* **Work task**: The listing below should be written out again word for word, please.

(Data to use begins)

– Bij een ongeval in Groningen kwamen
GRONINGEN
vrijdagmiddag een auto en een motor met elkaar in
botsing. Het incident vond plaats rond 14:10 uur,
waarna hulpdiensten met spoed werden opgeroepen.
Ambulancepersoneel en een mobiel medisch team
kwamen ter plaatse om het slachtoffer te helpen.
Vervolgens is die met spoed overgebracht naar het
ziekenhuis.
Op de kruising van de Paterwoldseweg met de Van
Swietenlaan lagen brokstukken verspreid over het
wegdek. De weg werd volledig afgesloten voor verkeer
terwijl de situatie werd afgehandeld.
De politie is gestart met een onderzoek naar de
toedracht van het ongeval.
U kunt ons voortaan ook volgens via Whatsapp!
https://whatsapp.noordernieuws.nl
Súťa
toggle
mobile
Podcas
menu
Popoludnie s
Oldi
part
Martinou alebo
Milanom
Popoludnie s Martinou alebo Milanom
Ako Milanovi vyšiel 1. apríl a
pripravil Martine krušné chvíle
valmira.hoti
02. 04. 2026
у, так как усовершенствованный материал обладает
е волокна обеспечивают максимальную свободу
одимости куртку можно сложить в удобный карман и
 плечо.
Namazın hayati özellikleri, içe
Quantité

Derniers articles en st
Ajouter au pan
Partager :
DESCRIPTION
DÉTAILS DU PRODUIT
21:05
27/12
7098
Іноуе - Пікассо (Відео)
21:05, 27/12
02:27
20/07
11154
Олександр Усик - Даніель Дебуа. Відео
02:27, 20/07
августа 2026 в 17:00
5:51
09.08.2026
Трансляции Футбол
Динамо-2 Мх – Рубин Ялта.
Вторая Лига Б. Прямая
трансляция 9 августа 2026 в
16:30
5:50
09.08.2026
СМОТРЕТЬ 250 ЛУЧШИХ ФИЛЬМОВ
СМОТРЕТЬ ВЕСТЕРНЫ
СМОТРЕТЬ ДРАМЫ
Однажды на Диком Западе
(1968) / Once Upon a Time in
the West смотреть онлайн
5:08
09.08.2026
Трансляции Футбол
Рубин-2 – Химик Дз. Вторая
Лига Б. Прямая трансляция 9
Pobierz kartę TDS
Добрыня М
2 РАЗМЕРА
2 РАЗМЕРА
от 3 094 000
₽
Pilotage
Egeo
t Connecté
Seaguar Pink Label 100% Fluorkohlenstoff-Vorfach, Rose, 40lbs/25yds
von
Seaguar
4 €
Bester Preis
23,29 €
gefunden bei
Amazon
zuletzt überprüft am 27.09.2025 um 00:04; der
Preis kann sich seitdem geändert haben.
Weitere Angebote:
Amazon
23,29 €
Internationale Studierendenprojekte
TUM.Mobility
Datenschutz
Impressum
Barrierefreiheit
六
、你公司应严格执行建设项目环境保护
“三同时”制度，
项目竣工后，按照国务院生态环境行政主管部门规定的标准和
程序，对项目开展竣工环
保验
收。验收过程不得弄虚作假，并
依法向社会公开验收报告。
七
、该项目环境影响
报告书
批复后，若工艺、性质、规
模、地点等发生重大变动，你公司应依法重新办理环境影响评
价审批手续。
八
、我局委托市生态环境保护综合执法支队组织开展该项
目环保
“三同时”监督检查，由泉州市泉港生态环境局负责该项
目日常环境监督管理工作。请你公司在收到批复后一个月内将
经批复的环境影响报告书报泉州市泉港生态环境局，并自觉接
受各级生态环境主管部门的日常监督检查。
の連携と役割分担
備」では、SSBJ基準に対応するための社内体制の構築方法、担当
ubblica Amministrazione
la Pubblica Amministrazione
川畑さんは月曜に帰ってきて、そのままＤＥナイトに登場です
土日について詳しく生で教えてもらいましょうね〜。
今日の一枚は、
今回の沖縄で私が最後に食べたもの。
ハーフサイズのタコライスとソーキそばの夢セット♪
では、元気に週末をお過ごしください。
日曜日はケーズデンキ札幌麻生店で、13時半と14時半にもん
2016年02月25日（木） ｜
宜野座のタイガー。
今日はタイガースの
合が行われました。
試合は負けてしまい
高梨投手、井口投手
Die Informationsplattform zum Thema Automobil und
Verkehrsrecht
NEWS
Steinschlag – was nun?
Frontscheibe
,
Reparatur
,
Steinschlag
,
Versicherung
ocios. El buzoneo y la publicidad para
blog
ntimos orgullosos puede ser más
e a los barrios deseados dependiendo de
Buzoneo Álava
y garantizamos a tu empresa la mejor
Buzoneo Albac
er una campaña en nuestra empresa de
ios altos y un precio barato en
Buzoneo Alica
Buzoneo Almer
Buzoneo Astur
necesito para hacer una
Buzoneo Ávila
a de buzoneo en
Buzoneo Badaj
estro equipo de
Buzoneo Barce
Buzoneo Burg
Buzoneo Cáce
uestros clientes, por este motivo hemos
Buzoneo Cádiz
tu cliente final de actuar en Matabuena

(Data to use ends)

* **Exercise output**:
– Bij een ongeval in Groningen kwamen
GRONINGEN
vrijdagmiddag een auto en een motor met elkaar in
botsing. Het incident vond plaats rond 14:10 uur,
waarna hulpdiensten met spoed werden opgeroepen.
Ambulancepersoneel en een mobiel medisch team
kwamen ter plaatse om het slachtoffer te helpen.
Vervolgens is die met spoed overgebracht naar het
ziekenhuis.
Op de kruising van de Paterwoldseweg met de Van
Swietenlaan lagen brokstukken verspreid over het
wegdek. De weg werd volledig afgesloten voor verkeer
terwijl de situatie werd afgehandeld.
De politie is gestart met een onderzoek naar de
toedracht van het ongeval.
U kunt ons voortaan ook volgens via Whatsapp!
https://whatsapp.noordernieuws.nl
Súťa
toggle
mobile
Podcas
menu
Popoludnie s
Oldi
part
Martinou alebo
Milanom
Popoludnie s Martinou alebo Milanom
Ako Milanovi vyšiel 1. apríl a
pripravil Martine krušné chvíle
valmira.hoti
02. 04. 2026
у, так как усовершенствованный материал обладает
е волокна обеспечивают максимальную свободу
одимости куртку можно сложить в удобный карман и
 плечо.
Namazın hayati özellikleri, içe
Quantité

Derniers articles en st
Ajouter au pan
Partager :
DESCRIPTION
DÉTAILS DU PRODUIT
21:05
27/12
7098
Іноуе - Пікассо (Відео)
21:05, 27/12
02:27
20/07
11154
Олександр Усик - Даніель Дебуа. Відео
02:27, 20/07
августа 2026 в 17:00
5:51
09.08.2026
Трансляции Футбол
Динамо-2 Мх – Рубин Ялта.
Вторая Лига Б. Прямая
трансляция 9 августа 2026 в
16:30
5:50
09.08.2026
СМОТРЕТЬ 250 ЛУЧШИХ ФИЛЬМОВ
СМОТРЕТЬ ВЕСТЕРНЫ
СМОТРЕТЬ ДРАМЫ
Однажды на Диком Западе
(1968) / Once Upon a Time in
the West смотреть онлайн
5:08
09.08.2026
Трансляции Футбол
Рубин-2 – Химик Дз. Вторая
Лига Б. Прямая трансляция 9
Pobierz kartę TDS
Добрыня М
2 РАЗМЕРА
2 РАЗМЕРА
от 3 094 000
₽
Pilotage
Egeo
t Connecté
Seaguar Pink Label 100% Fluorkohlenstoff-Vorfach, Rose, 40lbs/25yds
von
Seaguar
4 €
Bester Preis
23,29 €
gefunden bei
Amazon
zuletzt überprüft am 27.09.2025 um 00:04; der
Preis kann sich seitdem geändert haben.
Weitere Angebote:
Amazon
23,29 €
Internationale Studierendenprojekte
TUM.Mobility
Datenschutz
Impressum
Barrierefreiheit
六
、你公司应严格执行建设项目环境保护
“三同时”制度，
项目竣工后，按照国务院生态环境行政主管部门规定的标准和
程序，对项目开展竣工环
保验
收。验收过程不得弄虚作假，并
依法向社会公开验收报告。
七
、该项目环境影响
报告书
批复后，若工艺、性质、规
模、地点等发生重大变动，你公司应依法重新办理环境影响评
价审批手续。
八
、我局委托市生态环境保护综合执法支队组织开展该项
目环保
“三同时”监督检查，由泉州市泉港生态环境局负责该项
目日常环境监督管理工作。请你公司在收到批复后一个月内将
经批复的环境影响报告书报泉州市泉港生态环境局，并自觉接
受各级生态环境主管部门的日常监督检查。
の連携と役割分担
備」では、SSBJ基準に対応するための社内体制の構築方法、担当
ubblica Amministrazione
la Pubblica Amministrazione
川畑さんは月曜に帰ってきて、そのままＤＥナイトに登場です
土日について詳しく生で教えてもらいましょうね〜。
今日の一枚は、
今回の沖縄で私が最後に食べたもの。
ハーフサイズのタコライスとソーキそばの夢セット♪
では、元気に週末をお過ごしください。
日曜日はケーズデンキ札幌麻生店で、13時半と14時半にもん
2016年02月25日（木） ｜
宜野座のタイガー。
今日はタイガースの
合が行われました。
試合は負けてしまい
高梨投手、井口投手
Die Informationsplattform zum Thema Automobil und
Verkehrsrecht
NEWS
Steinschlag – was nun?
Frontscheibe
,
Reparatur
,
Steinschlag
,
Versicherung
ocios. El buzoneo y la publicidad para
blog
ntimos orgullosos puede ser más
e a los barrios deseados dependiendo de
Buzoneo Álava
y garantizamos a tu empresa la mejor
Buzoneo Albac
er una campaña en nuestra empresa de
ios altos y un precio barato en
Buzoneo Alica
Buzoneo Almer
Buzoneo Astur
necesito para hacer una
Buzoneo Ávila
a de buzoneo en
Buzoneo Badaj
estro equipo de
Buzoneo Barce
Buzoneo Burg
Buzoneo Cáce
uestros clientes, por este motivo hemos
Buzoneo Cádiz
tu cliente final de actuar en Matabuena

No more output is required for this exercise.